Why It Matters for Korean Markets
Hanwha Aerospace shares have outperformed the broader KOSPI in 2026, buoyed by a surge in global demand for 155mm artillery systems following lessons from the Ukraine conflict. A manufacturing foothold in the UAE—one of the Middle East's fastest-growing defence markets—adds a new recurring-revenue stream through maintenance and lifecycle support while creating a regional production hub that could serve downstream customers across the MENA region.
Partnership Details
Generation 5 Holding, an Emirati defence and technology group and parent company of Calidus—which develops aircraft and armoured vehicles indigenously—brings UAE industrial credentials and established ties to the country's defence ambitions.
"The Middle East is a priority market for Hanwha Aerospace," said Il Sung, head of MENA operations at Hanwha Aerospace.
Generation 5 Managing Director Khalifa Murad Alblooshi said the company was "well positioned to develop, manufacture, and deliver high-performance howitzer systems."
No contract value was disclosed. The teaming agreement is a precursor to formal bid submissions and remains contingent on UAE defence procurement decisions.
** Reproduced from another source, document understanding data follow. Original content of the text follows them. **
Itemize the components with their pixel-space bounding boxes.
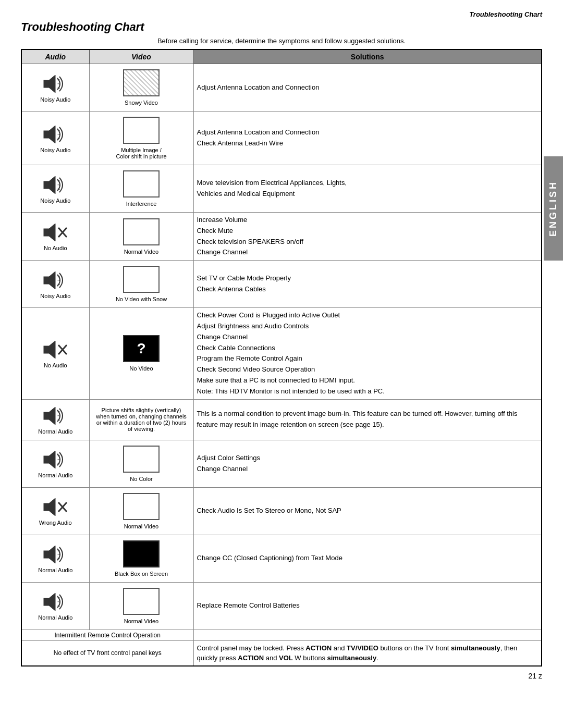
solution-item: Check television SPEAKERS on/off xyxy=(197,237,538,248)
bottom-row: No effect of TV front control panel keys… xyxy=(21,640,542,666)
solution-item: Change Channel xyxy=(197,332,538,343)
audio-cell: ~ ~ ~ Normal Audio xyxy=(21,582,89,630)
solution-item: Check Mute xyxy=(197,226,538,237)
audio-label: Noisy Audio xyxy=(40,147,70,153)
col-header-video: Video xyxy=(89,50,193,64)
solution-item: Program the Remote Control Again xyxy=(197,353,538,364)
audio-label: Wrong Audio xyxy=(39,520,72,526)
svg-rect-10 xyxy=(44,181,49,189)
solutions-cell: This is a normal condition to prevent im… xyxy=(193,399,542,440)
solution-item: Adjust Antenna Location and Connection xyxy=(197,127,538,138)
table-row: ~ ~ ~ Normal AudioPicture shifts slightl… xyxy=(21,399,542,440)
subtitle: Before calling for service, determine th… xyxy=(21,37,542,45)
solution-item: Set TV or Cable Mode Properly xyxy=(197,273,538,284)
table-row: ~ ~ ~ Noisy AudioMultiple Image /Color s… xyxy=(21,112,542,165)
svg-rect-42 xyxy=(44,551,49,558)
svg-rect-0 xyxy=(44,80,49,88)
solution-item: Note: This HDTV Monitor is not intended … xyxy=(197,386,538,397)
video-cell: Normal Video xyxy=(89,213,193,261)
svg-rect-5 xyxy=(44,131,49,138)
table-row: ~ ~ ~ Normal AudioBlack Box on ScreenCha… xyxy=(21,535,542,582)
audio-cell: ~ ~ ~ Normal Audio xyxy=(21,535,89,582)
solution-item: Adjust Antenna Location and Connection xyxy=(197,82,538,93)
svg-rect-47 xyxy=(44,598,49,606)
solution-item: Check Cable Connections xyxy=(197,343,538,354)
solution-item: Change Channel xyxy=(197,464,538,475)
audio-label: No Audio xyxy=(44,362,67,368)
audio-label: Noisy Audio xyxy=(40,198,70,204)
bottom-left-cell: No effect of TV front control panel keys xyxy=(21,640,193,666)
top-header: Troubleshooting Chart xyxy=(21,10,542,18)
video-cell: Picture shifts slightly (vertically)when… xyxy=(89,399,193,440)
solution-item: Check Antenna Cables xyxy=(197,284,538,295)
svg-marker-1 xyxy=(49,75,55,93)
svg-marker-48 xyxy=(49,593,55,611)
solutions-cell: Adjust Color SettingsChange Channel xyxy=(193,440,542,487)
video-cell: ?No Video xyxy=(89,308,193,399)
table-row: ~ ~ ~ Noisy AudioSnowy VideoAdjust Anten… xyxy=(21,64,542,112)
video-cell: Normal Video xyxy=(89,487,193,535)
audio-label: No Audio xyxy=(44,245,67,251)
svg-marker-29 xyxy=(49,407,55,425)
audio-cell: ~ ~ ~ Noisy Audio xyxy=(21,64,89,112)
table-row: Wrong AudioNormal VideoCheck Audio Is Se… xyxy=(21,487,542,535)
audio-cell: No Audio xyxy=(21,213,89,261)
video-cell: Normal Video xyxy=(89,582,193,630)
audio-cell: ~ ~ ~ Noisy Audio xyxy=(21,261,89,308)
svg-marker-25 xyxy=(49,341,55,359)
solution-item: Check Power Cord is Plugged into Active … xyxy=(197,310,538,321)
table-row: ~ ~ ~ Normal AudioNo ColorAdjust Color S… xyxy=(21,440,542,487)
svg-rect-15 xyxy=(44,229,49,236)
solution-item: Check Audio Is Set To Stereo or Mono, No… xyxy=(197,505,538,516)
audio-label: Normal Audio xyxy=(38,428,72,435)
audio-cell: Wrong Audio xyxy=(21,487,89,535)
col-header-audio: Audio xyxy=(21,50,89,64)
solutions-cell: Adjust Antenna Location and ConnectionCh… xyxy=(193,112,542,165)
audio-cell: ~ ~ ~ Normal Audio xyxy=(21,440,89,487)
svg-marker-6 xyxy=(49,126,55,143)
solutions-cell: Increase VolumeCheck MuteCheck televisio… xyxy=(193,213,542,261)
solution-item: Make sure that a PC is not connected to … xyxy=(197,375,538,386)
audio-label: Normal Audio xyxy=(38,614,72,621)
solutions-cell: Check Power Cord is Plugged into Active … xyxy=(193,308,542,399)
table-row: ~ ~ ~ Noisy AudioInterferenceMove televi… xyxy=(21,165,542,213)
svg-marker-43 xyxy=(49,546,55,563)
audio-label: Normal Audio xyxy=(38,567,72,573)
video-cell: Multiple Image /Color shift in picture xyxy=(89,112,193,165)
solutions-cell: Adjust Antenna Location and Connection xyxy=(193,64,542,112)
troubleshooting-table: Audio Video Solutions ~ ~ ~ Noisy AudioS… xyxy=(21,49,542,667)
page-title: Troubleshooting Chart xyxy=(21,20,542,34)
svg-rect-19 xyxy=(44,277,49,284)
svg-marker-34 xyxy=(49,451,55,468)
video-cell: Snowy Video xyxy=(89,64,193,112)
svg-marker-39 xyxy=(49,498,55,516)
solution-item: Change Channel xyxy=(197,247,538,258)
solution-item: Replace Remote Control Batteries xyxy=(197,600,538,611)
solutions-cell: Replace Remote Control Batteries xyxy=(193,582,542,630)
col-header-solutions: Solutions xyxy=(193,50,542,64)
video-cell: Black Box on Screen xyxy=(89,535,193,582)
extra-label-row: Intermittent Remote Control Operation xyxy=(21,630,542,640)
audio-label: Noisy Audio xyxy=(40,293,70,299)
solution-item: Move television from Electrical Applianc… xyxy=(197,178,538,189)
video-cell: No Color xyxy=(89,440,193,487)
table-row: No Audio?No VideoCheck Power Cord is Plu… xyxy=(21,308,542,399)
solution-item: Check Antenna Lead-in Wire xyxy=(197,138,538,149)
solution-item: Check Second Video Source Operation xyxy=(197,364,538,375)
solutions-cell: Change CC (Closed Captioning) from Text … xyxy=(193,535,542,582)
video-cell: Interference xyxy=(89,165,193,213)
solution-item: Increase Volume xyxy=(197,215,538,226)
audio-cell: ~ ~ ~ Noisy Audio xyxy=(21,165,89,213)
solution-item: Change CC (Closed Captioning) from Text … xyxy=(197,553,538,564)
audio-label: Normal Audio xyxy=(38,472,72,478)
table-row: No AudioNormal VideoIncrease VolumeCheck… xyxy=(21,213,542,261)
solutions-cell: Check Audio Is Set To Stereo or Mono, No… xyxy=(193,487,542,535)
video-cell: No Video with Snow xyxy=(89,261,193,308)
svg-rect-33 xyxy=(44,456,49,463)
table-row: ~ ~ ~ Noisy AudioNo Video with SnowSet T… xyxy=(21,261,542,308)
svg-marker-11 xyxy=(49,176,55,194)
audio-cell: No Audio xyxy=(21,308,89,399)
svg-rect-38 xyxy=(44,503,49,511)
side-label-english: ENGLISH xyxy=(544,156,563,261)
solution-item: Adjust Color Settings xyxy=(197,453,538,464)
Strategic Context: Post-Ukraine Artillery Demand
The K9 Thunder's battlefield credentials—validated across polar, desert, and continental terrains—have pushed it to the top of allied procurement shortlists. Egypt's 2022 contract, valued at USD 1.7 billion, set a regional benchmark and proved Hanwha's ability to close major MENA deals. The UAE partnership extends that playbook toward local-content requirements that Gulf states increasingly mandate for large defence purchases.
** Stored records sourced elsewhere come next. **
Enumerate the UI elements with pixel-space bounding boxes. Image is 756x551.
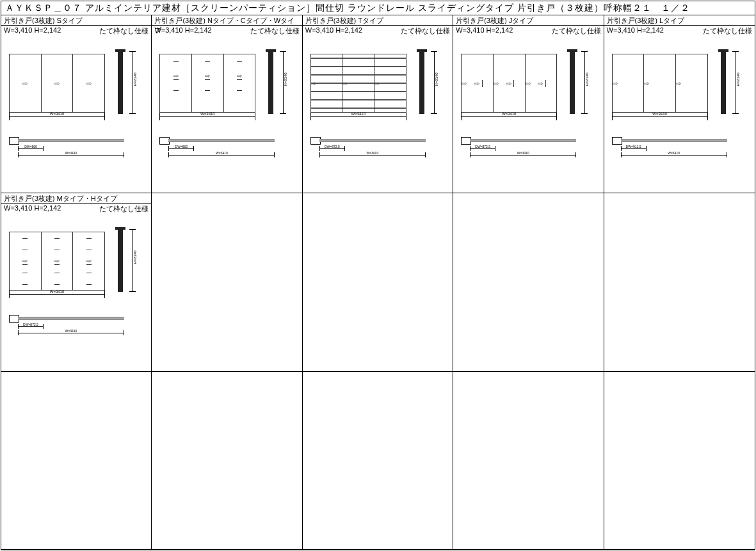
spec-label: たて枠なし仕様 <box>99 204 149 213</box>
variant-header: 片引き戸(3枚建) Sタイプ <box>1 15 151 26</box>
door-panel: ⇨ <box>42 54 74 112</box>
plan-view <box>612 136 727 145</box>
variant-subheader: W=3,410 H=2,142 たて枠なし仕様 <box>303 26 453 36</box>
variant-header: 片引き戸(3枚建) Tタイプ <box>303 15 453 26</box>
drawing-cell: 片引き戸(3枚建) Jタイプ W=3,410 H=2,142 たて枠なし仕様 ⇨… <box>453 15 604 193</box>
dimensions-label: W=3,410 H=2,142 <box>4 204 61 213</box>
door-panel: ⇨⇨ <box>494 54 526 112</box>
empty-cell <box>604 193 755 371</box>
drawing-cell: 片引き戸(3枚建) Lタイプ W=3,410 H=2,142 たて枠なし仕様 ⇨… <box>604 15 755 193</box>
plan-view <box>9 136 124 145</box>
vertical-section <box>417 51 427 114</box>
height-dimension: H=2140 <box>431 51 437 114</box>
vertical-section <box>266 51 276 114</box>
door-panel: ⇨ <box>644 54 676 112</box>
vertical-section <box>115 51 125 114</box>
width-dimension: W=3410 <box>461 113 557 120</box>
sheet-title: ＡＹＫＳＰ＿０７ アルミインテリア建材［スクリーンパーティション］間仕切 ラウン… <box>1 1 755 15</box>
dimensions-label: W=3,410 H=2,142 <box>154 26 211 35</box>
vertical-section <box>115 229 125 292</box>
empty-cell <box>604 372 755 550</box>
door-panel: ⇨ <box>613 54 645 112</box>
spec-label: たて枠なし仕様 <box>401 26 450 35</box>
variant-header: 片引き戸(3枚建) Lタイプ <box>604 15 755 26</box>
cad-drawing: ⇨⇨ ⇨⇨ ⇨⇨ W=3410 H=2140 DW=872.5 W=3410 <box>453 37 603 193</box>
door-panel: ⇨ <box>10 232 42 290</box>
drawing-cell: 片引き戸(3枚建) Sタイプ W=3,410 H=2,142 たて枠なし仕様 ⇨… <box>1 15 152 193</box>
variant-subheader: W=3,410 H=2,142 たて枠なし仕様 <box>453 26 603 36</box>
width-dimension: W=3410 <box>9 291 105 298</box>
variant-subheader: W=3,410 H=2,142 たて枠なし仕様 <box>152 26 302 36</box>
door-panel: ⇨⇨ <box>526 54 557 112</box>
door-panel: ⇨ <box>374 54 406 112</box>
door-panel: ⇨ <box>160 54 192 112</box>
variant-subheader: W=3,410 H=2,142 たて枠なし仕様 <box>1 26 151 36</box>
spec-label: たて枠なし仕様 <box>703 26 752 35</box>
spec-label: たて枠なし仕様 <box>99 26 149 35</box>
spec-label: たて枠なし仕様 <box>250 26 300 35</box>
drawing-grid: 片引き戸(3枚建) Sタイプ W=3,410 H=2,142 たて枠なし仕様 ⇨… <box>1 15 755 550</box>
cad-drawing: ⇨ ⇨ ⇨ W=3410 H=2140 DW=872.5 W=3410 <box>1 215 151 371</box>
door-panel: ⇨ <box>73 232 104 290</box>
height-dimension: H=2140 <box>280 51 286 114</box>
empty-cell <box>453 193 604 371</box>
height-dimension: H=2140 <box>129 229 136 292</box>
front-elevation: ⇨ ⇨ ⇨ <box>9 54 105 113</box>
vertical-section <box>718 51 728 114</box>
drawing-cell: 片引き戸(3枚建) Nタイプ・Cタイプ・Wタイプ W=3,410 H=2,142… <box>152 15 302 193</box>
door-panel: ⇨⇨ <box>462 54 494 112</box>
cad-drawing: ⇨ ⇨ ⇨ W=3410 H=2140 DW=860 W=3410 <box>152 37 302 193</box>
door-panel: ⇨ <box>42 232 74 290</box>
dimensions-label: W=3,410 H=2,142 <box>4 26 61 35</box>
sheet-frame: ＡＹＫＳＰ＿０７ アルミインテリア建材［スクリーンパーティション］間仕切 ラウン… <box>1 1 755 550</box>
front-elevation: ⇨ ⇨ ⇨ <box>159 54 255 113</box>
door-panel: ⇨ <box>10 54 42 112</box>
empty-cell <box>1 372 152 550</box>
plan-view <box>461 136 576 145</box>
empty-cell <box>152 372 302 550</box>
height-dimension: H=2140 <box>581 51 588 114</box>
cad-drawing: ⇨ ⇨ ⇨ W=3410 H=2140 DW=911.5 W=3410 <box>604 37 755 193</box>
plan-view <box>159 136 275 145</box>
door-panel: ⇨ <box>224 54 255 112</box>
empty-cell <box>453 372 604 550</box>
width-dimension: W=3410 <box>159 113 255 120</box>
variant-header: 片引き戸(3枚建) Jタイプ <box>453 15 603 26</box>
empty-cell <box>152 193 302 371</box>
door-panel: ⇨ <box>342 54 374 112</box>
front-elevation: ⇨⇨ ⇨⇨ ⇨⇨ <box>461 54 557 113</box>
variant-subheader: W=3,410 H=2,142 たて枠なし仕様 <box>604 26 755 36</box>
door-panel: ⇨ <box>73 54 104 112</box>
height-dimension: H=2140 <box>129 51 136 114</box>
variant-subheader: W=3,410 H=2,142 たて枠なし仕様 <box>1 204 151 214</box>
dimensions-label: W=3,410 H=2,142 <box>305 26 362 35</box>
door-panel: ⇨ <box>676 54 707 112</box>
empty-cell <box>303 193 453 371</box>
front-elevation: ⇨ ⇨ ⇨ <box>9 232 105 291</box>
drawing-cell: 片引き戸(3枚建) Tタイプ W=3,410 H=2,142 たて枠なし仕様 ⇨… <box>303 15 453 193</box>
empty-cell <box>303 372 453 550</box>
width-dimension: W=3410 <box>9 113 105 120</box>
door-panel: ⇨ <box>311 54 343 112</box>
width-dimension: W=3410 <box>612 113 708 120</box>
variant-header: 片引き戸(3枚建) Nタイプ・Cタイプ・Wタイプ <box>152 15 302 26</box>
height-dimension: H=2140 <box>732 51 739 114</box>
spec-label: たて枠なし仕様 <box>552 26 601 35</box>
cad-drawing: ⇨ ⇨ ⇨ W=3410 H=2140 DW=872.5 W=3410 <box>303 37 453 193</box>
plan-view <box>9 314 124 323</box>
front-elevation: ⇨ ⇨ ⇨ <box>612 54 708 113</box>
door-panel: ⇨ <box>192 54 224 112</box>
front-elevation: ⇨ ⇨ ⇨ <box>310 54 406 113</box>
drawing-cell: 片引き戸(3枚建) Mタイプ・Hタイプ W=3,410 H=2,142 たて枠な… <box>1 193 152 371</box>
dimensions-label: W=3,410 H=2,142 <box>456 26 513 35</box>
width-dimension: W=3410 <box>310 113 406 120</box>
dimensions-label: W=3,410 H=2,142 <box>607 26 664 35</box>
vertical-section <box>567 51 577 114</box>
plan-view <box>310 136 426 145</box>
cad-drawing: ⇨ ⇨ ⇨ W=3410 H=2140 DW=860 W=3410 <box>1 37 151 193</box>
variant-header: 片引き戸(3枚建) Mタイプ・Hタイプ <box>1 193 151 204</box>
Hanwha Aerospace established its MENA regional headquarters in Riyadh, Saudi Arabia in 2025, signalling a sustained commitment to on-the-ground business development rather than export-only transactions. The UAE addition complements that structure by providing a manufacturing anchor further along the Gulf coastline.
Hanwha Aerospace's broader portfolio—spanning land systems, naval vessels through Hanwha Ocean, and defence electronics through Hanwha Systems—positions the group to offer bundled solutions as Gulf states pursue integrated-force modernisation rather than single-platform purchases.